• What the exercise asks: Report all lines in the records that hold the string "الترطيب".

• Data to process:
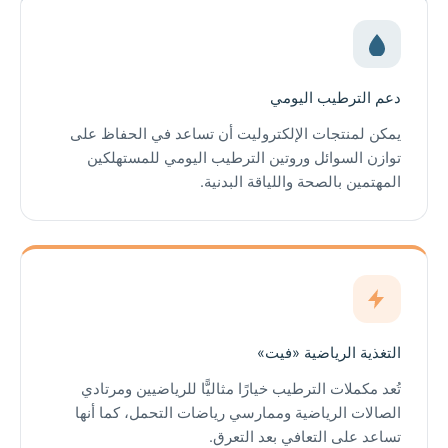
دعم الترطيب اليومي
يمكن لمنتجات الإلكتروليت أن تساعد في الحفاظ على
توازن السوائل وروتين الترطيب اليومي للمستهلكين
المهتمين بالصحة واللياقة البدنية.
التغذية الرياضية «فيت»
تُعد مكملات الترطيب خيارًا مثاليًّا للرياضيين ومرتادي
الصالات الرياضية وممارسي رياضات التحمل، كما أنها
تساعد على التعافي بعد التعرق.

• Expected output:
دعم الترطيب اليومي
توازن السوائل وروتين الترطيب اليومي للمستهلكين
تُعد مكملات الترطيب خيارًا مثاليًّا للرياضيين ومرتادي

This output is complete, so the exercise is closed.